▶ [ASSIGNMENT]: From the entries that follow, report every line in which "gerechten" occurs.

▶ [DATASET EXTRACT]:
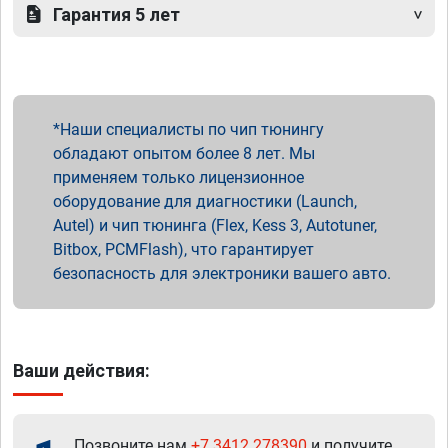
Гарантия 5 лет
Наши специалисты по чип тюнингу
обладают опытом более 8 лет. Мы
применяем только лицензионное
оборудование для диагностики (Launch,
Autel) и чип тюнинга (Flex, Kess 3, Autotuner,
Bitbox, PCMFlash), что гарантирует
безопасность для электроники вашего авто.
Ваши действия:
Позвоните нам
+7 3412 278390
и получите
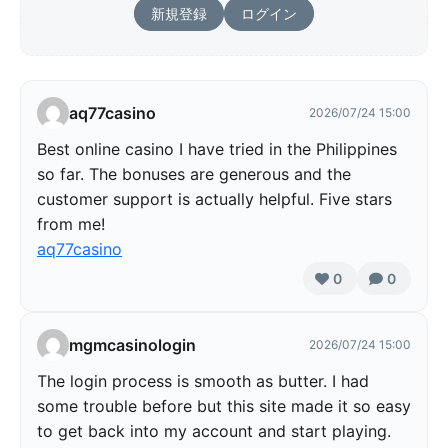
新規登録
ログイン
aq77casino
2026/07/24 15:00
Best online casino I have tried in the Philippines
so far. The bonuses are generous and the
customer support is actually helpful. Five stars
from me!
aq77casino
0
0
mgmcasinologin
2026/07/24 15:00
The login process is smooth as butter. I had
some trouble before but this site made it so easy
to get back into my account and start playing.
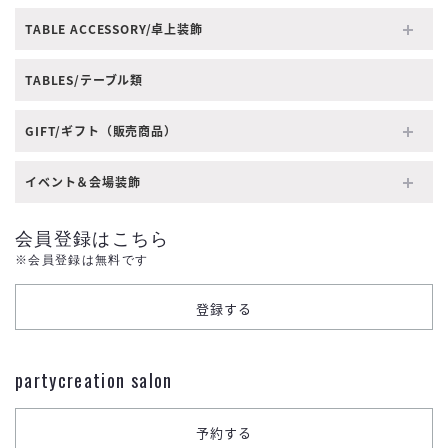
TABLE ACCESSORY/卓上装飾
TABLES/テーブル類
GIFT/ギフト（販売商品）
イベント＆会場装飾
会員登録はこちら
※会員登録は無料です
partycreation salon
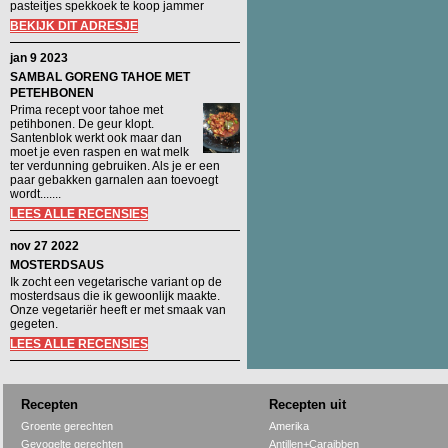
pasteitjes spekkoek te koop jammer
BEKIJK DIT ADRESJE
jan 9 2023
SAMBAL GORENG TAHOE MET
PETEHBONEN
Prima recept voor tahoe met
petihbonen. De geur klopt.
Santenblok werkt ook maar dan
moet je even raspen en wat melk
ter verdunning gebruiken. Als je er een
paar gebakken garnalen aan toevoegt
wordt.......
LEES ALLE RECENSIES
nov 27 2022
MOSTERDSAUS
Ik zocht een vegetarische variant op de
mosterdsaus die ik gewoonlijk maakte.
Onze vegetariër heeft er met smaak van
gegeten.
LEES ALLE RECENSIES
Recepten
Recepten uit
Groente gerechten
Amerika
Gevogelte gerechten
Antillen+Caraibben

▶ [WRITTEN ANSWER]:
Groente gerechten
Gevogelte gerechten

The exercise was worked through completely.